Automation Scripts: Bootstrap Once, Not Always
Automation tools like Chocolatey and setup scripts solve one problem:
“How fast can a new machine become usable?”
They are not runtime dependencies. They are onboarding accelerators.
Use them to:
Install Docker Desktop
Install WSL
Install VS Code
Install Windows Terminal
Do not use them to:
Manage app dependencies
Replace container builds
Hide architecture complexity
If automation scripts are required every day, something is mislocated.
Host vs Container: Drawing the Boundary
This boundary is the heart of a sane workflow.
What Belongs on the Host (Windows + WSL)
Editors
Terminals
Git
Docker CLI
General-purpose tooling
What Belongs in Containers
Application runtimes
Databases
Caches
Queues
Search engines
App-specific dependencies
The host should be stable and boring. Containers should be disposable and precise.
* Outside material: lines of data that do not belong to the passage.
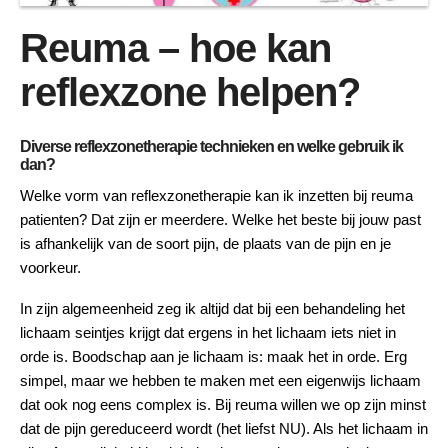
Reuma – hoe kan
reflexzone helpen?
Diverse reflexzonetherapie technieken en welke gebruik ik
dan?
Welke vorm van reflexzonetherapie kan ik inzetten bij reuma
patienten? Dat zijn er meerdere. Welke het beste bij jouw past
is afhankelijk van de soort pijn, de plaats van de pijn en je
voorkeur.
In zijn algemeenheid zeg ik altijd dat bij een behandeling het
lichaam seintjes krijgt dat ergens in het lichaam iets niet in
orde is. Boodschap aan je lichaam is: maak het in orde. Erg
simpel, maar we hebben te maken met een eigenwijs lichaam
dat ook nog eens complex is. Bij reuma willen we op zijn minst
dat de pijn gereduceerd wordt (het liefst NU). Als het lichaam in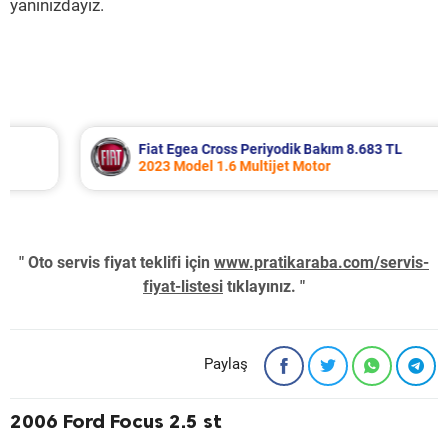
yanınızdayız.
Fiat Egea Cross Periyodik Bakım 8.683 TL
2023 Model 1.6 Multijet Motor
" Oto servis fiyat teklifi için
www.pratikaraba.com/servis-
fiyat-listesi
tıklayınız. "
Paylaş
2006 Ford Focus 2.5 st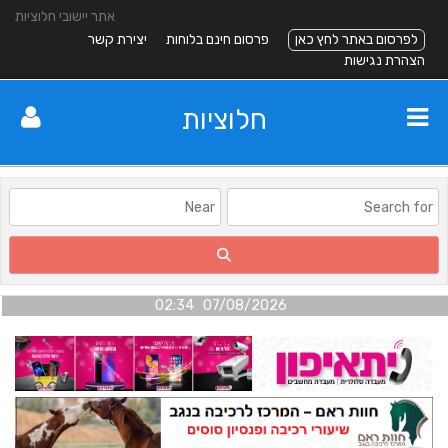
אתר יישובי חלוציות
לפרסום באתר לחץ כאן
פרסום חינם בלוחות
יצירת קשר
הצהרת נגישות
חלוציות
07/08/2026 02:34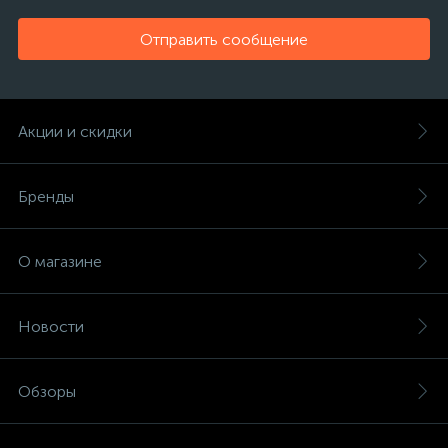
Отправить сообщение
Акции и скидки
Бренды
О магазине
Новости
Обзоры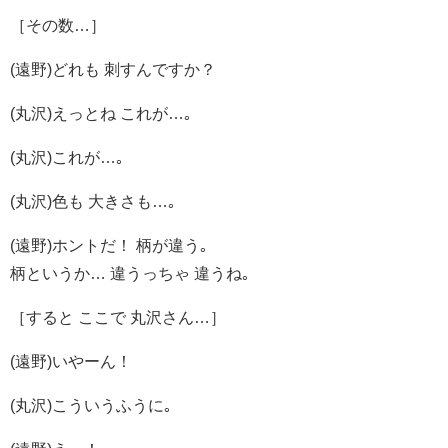
［その数…］
(遠野)どれも 刺すんですか？
(丸沢)えっとね これが…｡
(丸沢)これが…｡
(丸沢)色も 大きさも…｡
(遠野)ホントだ！ 柄が違う｡
柄というか… 違うっちゃ 違うね｡
［すると ここで 丸沢さん…］
(遠野)いやーん！
(丸沢)こういうふうに｡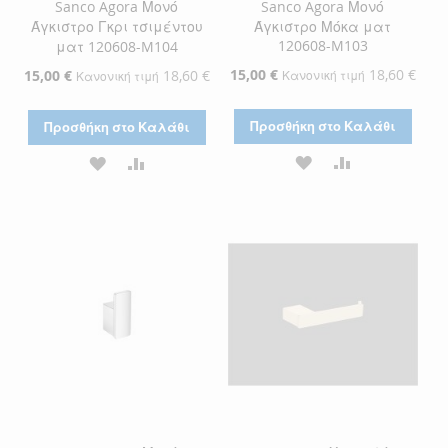
Sanco Agora Μονό
Sanco Agora Μονό
Άγκιστρο Γκρι τσιμέντου
Άγκιστρο Μόκα ματ
120608-M103
ματ 120608-M104
Ειδική
15,00 €
18,60 €
Ειδική
15,00 €
18,60 €
Κανονική τιμή
Κανονική τιμή
Τιμή
Τιμή
Προσθήκη στο Καλάθι
Προσθήκη στο Καλάθι
ΠΡΟΣΘΉΚΗ
ΠΡΟΣΘΉΚΗ
ΠΡΟΣΘΉΚΗ
ΠΡΟΣΘΉΚΗ
ΣΤΗ
ΓΙΑ
ΣΤΗ
ΓΙΑ
ΛΊΣΤΑ
ΣΎΓΚΡΙΣΗ
ΛΊΣΤΑ
ΣΎΓΚΡΙΣΗ
ΕΠΙΘΥΜΙΏΝ
ΕΠΙΘΥΜΙΏΝ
Version Pinning: Time Is the Enemy
Unpinned versions guarantee future pain.
Pin:
Node versions (nvm, Docker images)
Package manager lock files
Docker base images
Database versions
Avoid:
latesttagsGlobal package installs
Undocumented upgrades
Reproducibility is not about perfection. It’s about repeatability under time pressure.
Avoiding the Frankenstein Stack
A Frankenstein stack has recognizable symptoms:
“Run this script if it breaks”
“It works after restarting everything”
“Use this Node version locally, but another in Docker”
“Don’t touch that container, it’s fragile”
A coherent toolchain:
Has clear boundaries
Rebuilds cleanly
Explains itself through structure
Breaks loudly and predictably
When tools cooperate, complexity becomes manageable instead of mysterious.
Where This Takes Us Next
At this point, we have:
A realistic model of modern apps
A working understanding of Docker
A Windows-friendly Linux foundation
A coherent tooling philosophy
Now it’s time to apply all of this to something real.
In the next article, we’ll step into an actual full-stack implementation and examine its architecture—not as a template, but as a case study shaped by these exact constraints.
Tools don’t save you.
Systems do—when they’re designed deliberately.